Atheism — A lack of belief that gods exist.
Deism — The belief that a god or gods exists, but does not interact with the universe.
Agnosticism — The belief that there is no way to know about gods or deities.
Some classifications group atheism and agnosticism together under the classification of nontheism — absence of clearly identified belief in any deity.
Subcategories of theism are:
polytheism — The belief in and worship of multiple gods or deities.
monotheism — The belief in and worship of a single god.
This taxonomy is based on beliefs about the existence of god or gods. Other taxonomies are possible. For example, a different taxonomy is based on beliefs about the nature or characteristics (rather than the existence) of God or the gods. Examples include:
pantheism — The belief that God and the universe are equivalent, or belief that acknowledges other gods.
panentheism — The belief that the universe is part of God
dystheism or maltheism — the belief that God is not, as is often assumed, good, but is actually evil
Animism: The belief that everything has a soul.
Monolatry: The belief that there may be more than one deity, but only one should be worshipped.
Henotheism: The belief that there may be more than one deity, but one is supreme.
Kathenotheism: The belief that there is more than one deity, but only one deity at a time should be worshipped. Each is supreme in turn.
Some theistic religions are: Hinduism, Christianity, Judaism, Zoroastrianism, Bahá'í Faith, Sikhism and Islam.
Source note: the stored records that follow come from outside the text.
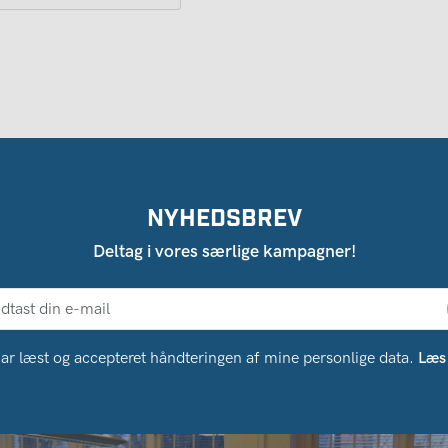
NYHEDSBREV
Deltag i vores særlige kampagner!
ar læst og accepteret håndteringen af ​​mine personlige data.
Læs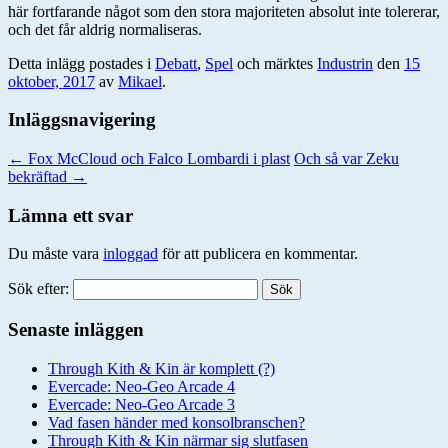
här fortfarande något som den stora majoriteten absolut inte tolererar,
och det får aldrig normaliseras.
Detta inlägg postades i
Debatt
,
Spel
och märktes
Industrin
den
15
oktober, 2017
av
Mikael
.
Inläggsnavigering
←
Fox McCloud och Falco Lombardi i plast
Och så var Zeku
bekräftad
→
Lämna ett svar
Du måste vara
inloggad
för att publicera en kommentar.
Sök efter:
Senaste inläggen
Through Kith & Kin är komplett (?)
Evercade: Neo-Geo Arcade 4
Evercade: Neo-Geo Arcade 3
Vad fasen händer med konsolbranschen?
Through Kith & Kin närmar sig slutfasen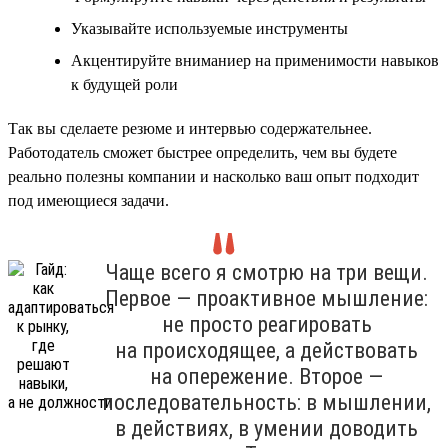
Указывайте используемые инструменты
Акцентируйте вниманиер на применимости навыков
к будущей роли
Так вы сделаете резюме и интервью содержательнее.
Работодатель сможет быстрее определить, чем вы будете
реально полезны компании и насколько ваш опыт подходит
под имеющиеся задачи.
Чаще всего я смотрю на три вещи.
Первое — проактивное мышление:
не просто реагировать
на происходящее, а действовать
на опережение. Второе —
последовательность: в мышлении,
в действиях, в умении доводить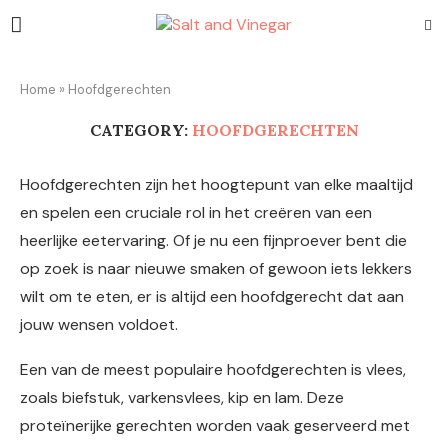
Home
»
Hoofdgerechten
CATEGORY:
HOOFDGERECHTEN
Hoofdgerechten zijn het hoogtepunt van elke maaltijd
en spelen een cruciale rol in het creëren van een
heerlijke eetervaring. Of je nu een fijnproever bent die
op zoek is naar nieuwe smaken of gewoon iets lekkers
wilt om te eten, er is altijd een hoofdgerecht dat aan
jouw wensen voldoet.
Een van de meest populaire hoofdgerechten is vlees,
zoals biefstuk, varkensvlees, kip en lam. Deze
proteïnerijke gerechten worden vaak geserveerd met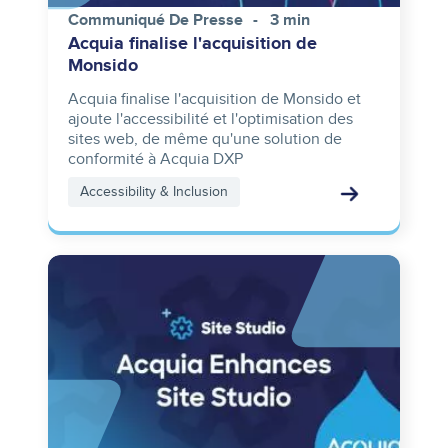
Communiqué De Presse
3 min
Acquia finalise l'acquisition de
Monsido
Acquia finalise l'acquisition de Monsido et
ajoute l'accessibilité et l'optimisation des
sites web, de même qu'une solution de
conformité à Acquia DXP
Accessibility & Inclusion
Image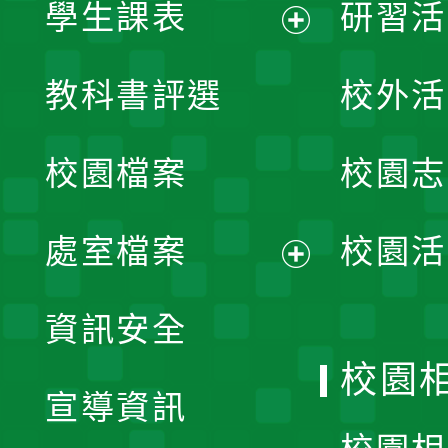
學生課表
研習活
展
教科書評選
校外活
開
校園檔案
校園志
選
單
處室檔案
校園活
展
資訊安全
開
校園
宣導資訊
選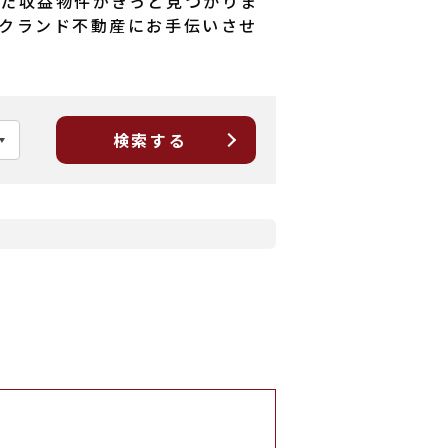
た収益物件がきっと見つかりま
クランド不動産にお手伝いさせ
検索する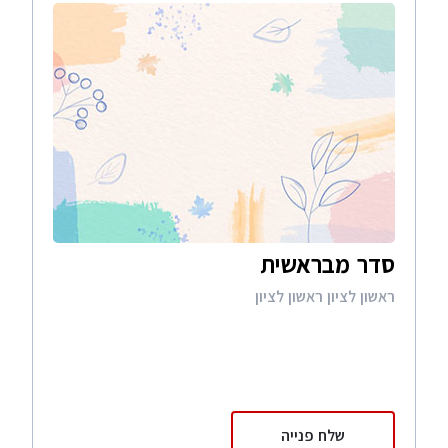
סדר מבראשית
ראשון לציון ראשון לציון
שלח פנייה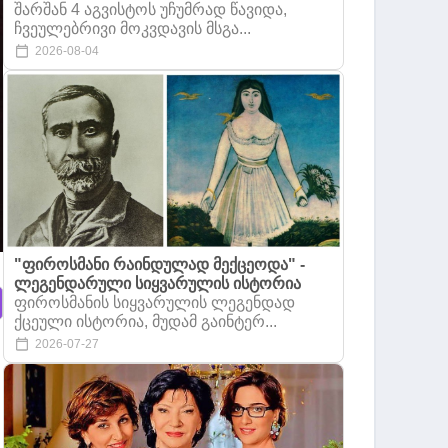
შარშან 4 აგვისტოს უჩუმრად წავიდა,
ჩვეულებრივი მოკვდავის მსგა...
2026-08-04
"ფიროსმანი რაინდულად მექცეოდა" -
ლეგენდარული სიყვარულის ისტორია
ფიროსმანის სიყვარულის ლეგენდად
ქცეული ისტორია, მუდამ გაინტერ...
2026-07-27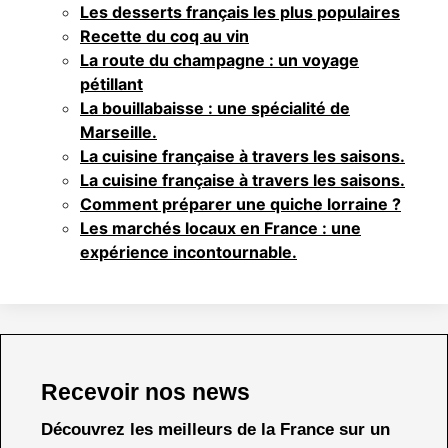
Les desserts français les plus populaires
Recette du coq au vin
La route du champagne : un voyage
pétillant
La bouillabaisse : une spécialité de
Marseille.
La cuisine française à travers les saisons.
La cuisine française à travers les saisons.
Comment préparer une quiche lorraine ?
Les marchés locaux en France : une
expérience incontournable.
Recevoir nos news
Découvrez les meilleurs de la France sur un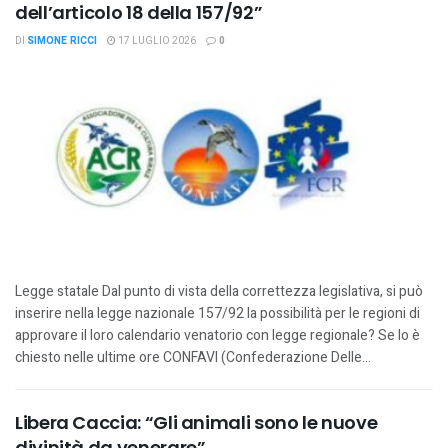
dell’articolo 18 della 157/92”
DI
SIMONE RICCI
17 LUGLIO 2026
0
Legge statale Dal punto di vista della correttezza legislativa, si può
inserire nella legge nazionale 157/92 la possibilità per le regioni di
approvare il loro calendario venatorio con legge regionale? Se lo è
chiesto nelle ultime ore CONFAVI (Confederazione Delle...
Libera Caccia: “Gli animali sono le nuove
divinità da venerare”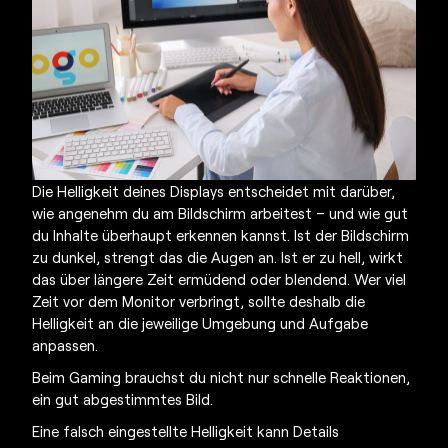
Die Helligkeit deines Displays entscheidet mit darüber,
wie angenehm du am Bildschirm arbeitest – und wie gut
du Inhalte überhaupt erkennen kannst. Ist der Bildschirm
zu dunkel, strengt das die Augen an. Ist er zu hell, wirkt
das über längere Zeit ermüdend oder blendend. Wer viel
Zeit vor dem Monitor verbringt, sollte deshalb die
Helligkeit an die jeweilige Umgebung und Aufgabe
anpassen.
Beim Gaming brauchst du nicht nur schnelle Reaktionen,
ein gut abgestimmtes Bild.
Eine falsch eingestellte Helligkeit kann Details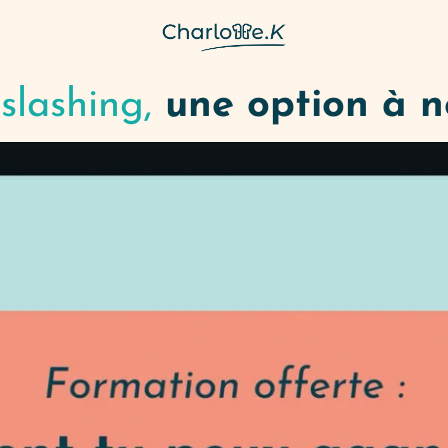
slashing,
une option à n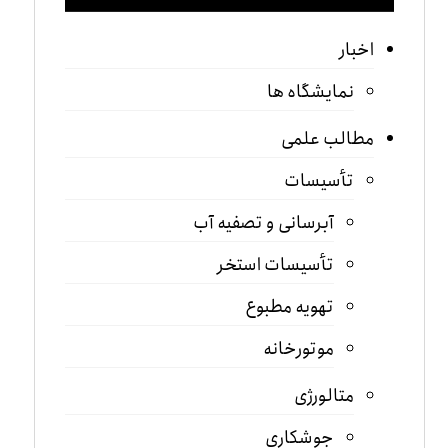
اخبار
نمایشگاه ها
مطالب علمی
تأسیسات
آبرسانی و تصفیه آب
تأسیسات استخر
تهویه مطبوع
موتورخانه
متالورژی
جوشکاری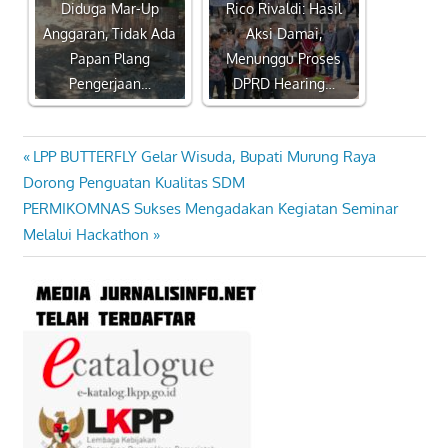
Diduga Mar-Up
Rico Rivaldi: Hasil
Anggaran, Tidak Ada
Aksi Damai,
Papan Plang
Menunggu Proses
Pengerjaan…
DPRD Hearing…
Previous
LPP BUTTERFLY Gelar Wisuda, Bupati Murung Raya
Navigasi
Post:
Dorong Penguatan Kualitas SDM
pos
Next
PERMIKOMNAS Sukses Mengadakan Kegiatan Seminar
Post:
Melalui Hackathon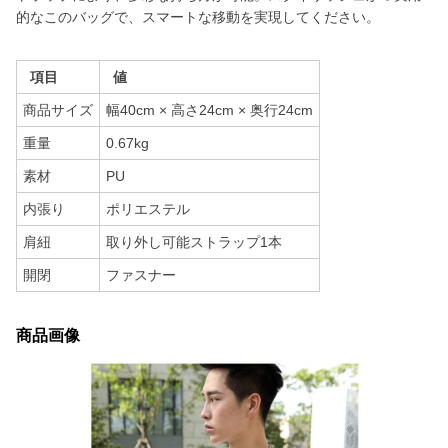
的なこのバッグで、スマートな移動を実現してください。
項目
値
商品サイズ
幅40cm × 高さ24cm × 奥行24cm
重量
0.67kg
素材
PU
内張り
ポリエステル
肩紐
取り外し可能ストラップ1本
開閉
ファスナー
商品画像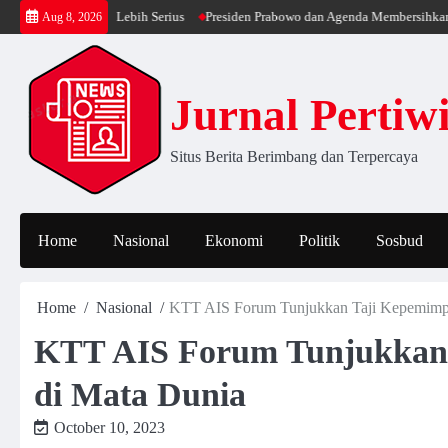
Skip
 Berjalan Lebih Serius
Presiden Prabowo dan Agenda Membersihkan Pemerint
Aug 8, 2026
to
content
Jurnal Pertiw
Situs Berita Berimbang dan Terpercaya
Home
Nasional
Ekonomi
Politik
Sosbud
Home
Nasional
KTT AIS Forum Tunjukkan Taji Kepemimpi
KTT AIS Forum Tunjukkan 
di Mata Dunia
October 10, 2023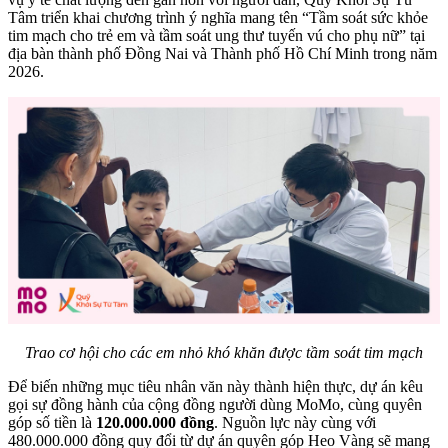
Tâm triển khai chương trình ý nghĩa mang tên “Tầm soát sức khỏe
tim mạch cho trẻ em và tầm soát ung thư tuyến vú cho phụ nữ” tại
địa bàn thành phố Đồng Nai và Thành phố Hồ Chí Minh trong năm
2026.
Trao cơ hội cho các em nhỏ khó khăn được tầm soát tim mạch
Để biến những mục tiêu nhân văn này thành hiện thực, dự án kêu
gọi sự đồng hành của cộng đồng người dùng MoMo, cùng quyên
góp số tiền là
120.000.000 đồng
. Nguồn lực này cùng với
480.000.000 đồng quy đổi từ dự án quyên góp Heo Vàng sẽ mang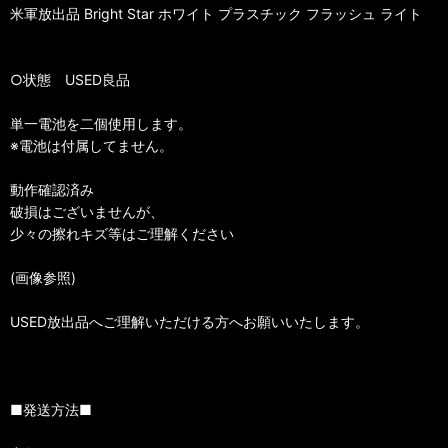
米軍放出品 Bright Star ホワイト プラスチック フラッシュ ライト
○状態 USED良品
単一電池を二個使用します。
※電池は付属してません。
動作確認済み
破損はございませんが、
少々の擦れキズ等はご理解ください
(画像参照)
USED放出品へご理解いただける方へお願いいたします。
■発送方法■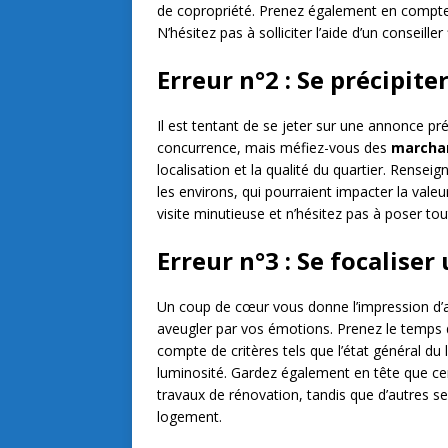
de copropriété. Prenez également en compte 
N’hésitez pas à solliciter l’aide d’un consei
Erreur n°2 : Se précipite
Il est tentant de se jeter sur une annonce pr
concurrence, mais méfiez-vous des
marcha
localisation et la qualité du quartier. Rense
les environs, qui pourraient impacter la vale
visite minutieuse et n’hésitez pas à poser to
Erreur n°3 : Se focalise
Un coup de cœur vous donne l’impression d’avo
aveugler par vos émotions. Prenez le temps 
compte de critères tels que l’état général 
luminosité. Gardez également en tête que cer
travaux de rénovation, tandis que d’autres 
logement.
Some atheistic religions are: Confucianism and Buddhism
Polytheism is the belief that there is more than one deity. In practice, polytheism is not just the belief that there are multiple gods; it usually includes belief in the existence of a specific pantheon of distinct deities. Hinduism
Exclusive monotheism: The belief that there is only one deity, and that all other claimed deities are distinct from it and false — either invented, demonic, or simply incorrect. Most Abrahamic religions, and the Hindu denomination of Vaishnavism
Deism is the belief in god or deity based on reason. It typically rejects supernatural events (prophecy, miracles) and divine revelation prominent in organized religion
Atheism denies the existence of God.
Agnosticism is the position that it is not possible to know whether gods exist.